Tatjana Pokorny
· 10.02.2023
Tout est en place pour une finale dramatique lors de la deuxième étape de l'Ocean Race : les cinq équipes se sont pour l'instant placées dans leurs positions souhaitées lors de l'approche de la bande de vent faible au large du Cap. Pour cela, Team Malizia avait encore empanné dans l'après-midi du 15 février et avait d'abord perdu tellement de terrain que les fans s'étaient inquiétés sur les réseaux sociaux. "Malizia - Seaexplorer" a perdu plus de 40 milles et s'est retrouvé en troisième position. Mais le lendemain matin, les skippers Will Harris, Nico Lunven, Yann Eliès et Rosalin Kuiper ont repris une courte avance.
Vendredi matin, Will Harris a expliqué à YACHT online les derniers mouvements stratégiques du "Malizia - Seaexplorer" : "Nous avons empanné vers le sud hier parce que nous étions le premier bateau à rencontrer des vents légers. A ce moment-là, nous étions au nord de la concurrence. Nous ne voulions pas tomber dans le piège des vents légers sans possibilité de fuite. Nico a décidé qu'il valait mieux aller vers le sud. Pour cela, nous devions empanner et passer derrière la concurrence. C'était intéressant... Du coup, nous avons maintenant rencontré les vents plus légers plus tard que les autres. Comme vous avez pu le voir ce matin, cela a porté ses fruits.
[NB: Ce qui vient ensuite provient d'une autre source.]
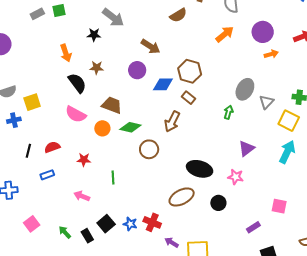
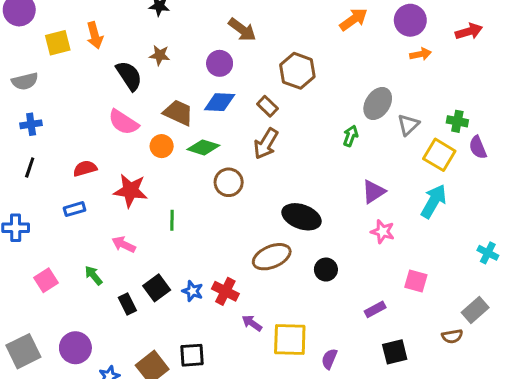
orange arrow: (66, 53) -> (95, 35), moved
blue diamond: (163, 84) -> (220, 102), moved
brown rectangle: (189, 98) -> (267, 106), moved
yellow square: (32, 102) -> (58, 43), moved
black line: (28, 151) -> (30, 168), moved
red star: (84, 160) -> (131, 191), size x1.6
pink star: (236, 177) -> (383, 232), moved
green arrow: (65, 232) -> (94, 275), moved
Nous étions devant eux ce matin, alors qu'hier nous devions passer derrière eux. Mais maintenant, nous arrivons tous à nouveau dans les vents légers. Et nous les premiers. Vous pouvez donc vous attendre à ce que les autres se rapprochent à nouveau beaucoup de nous au cours de la journée. Cela va être une partie de jambes en l'air jusqu'à la fin".
Mais comme un petit champ de vent supplémentaire se glisse maintenant dans la zone de calme par le sud, Team Malizia pourrait être la première équipe à en profiter. Elle pourrait s'avérer être un pont possible au-dessus de la zone de vent faible vers la ligne d'arrivée au Cap. La trajectoire exacte est toutefois difficile à calculer. Pendant ce temps, Guyot Environnement - Team Europe, qui avait encore environ 400 milles de retard la veille, a fortement réduit son écart à environ 260 milles. Reste à savoir s'il sera possible d'attaquer à nouveau dans les conditions calmes qui précèdent.
Charlie Enright, skipper de l'équipe américaine 11th Hour Racing, troisième vendredi matin, a déclaré : "Nous naviguons sur une trajectoire nord-est en direction du Cap. En chemin, nous allons rencontrer une sorte de mur de calme et toute la flotte va se regrouper. Nous devrons être sur nos gardes, car la règle sera la suivante : Premier entré, premier sorti. Nous risquons de patauger pendant un certain temps et tout le monde pourra dépasser tout le monde. Ensuite, nous terminerons cette étape par une épuisante course côtière de 100 milles. Nous devons rester frais jusqu'à la fin".
La tâche est ardue, car les équipages ont déjà deux bonnes semaines de dur labeur en mer dans les os. La dernière fois, de nombreux navigateurs et navigatrices ont trouvé la piste de bosses dans les "Rouring Fourties" des quarantièmes de latitude, avec des mouvements de bateau brutaux et constants Cette étape était déjà éreintante. Et comme l'heure d'arrivée prévue est retardée de deux ou trois jours, les équipes n'ont plus beaucoup de provisions. Depuis quelques jours déjà, les provisions sont rationnées, ce qui augmente encore le stress physique et psychologique des derniers jours. Boris Herrmann attend son équipe Malizia au Cap. Son pied échaudé lors de la première étape est guéri.
Quel est le degré de résistance nerveuse de son équipe ? "Ils sont super forts nerveusement. Surtout Will !", a déclaré Herrmann en pensant aux tâches difficiles qui l'attendent. Interrogé sur les compétences de navigation et la chance nécessaires pour traverser au mieux la zone de vents faibles vers Le Cap, Herrmann a répondu : "Les meilleurs sont toujours devant à la fin".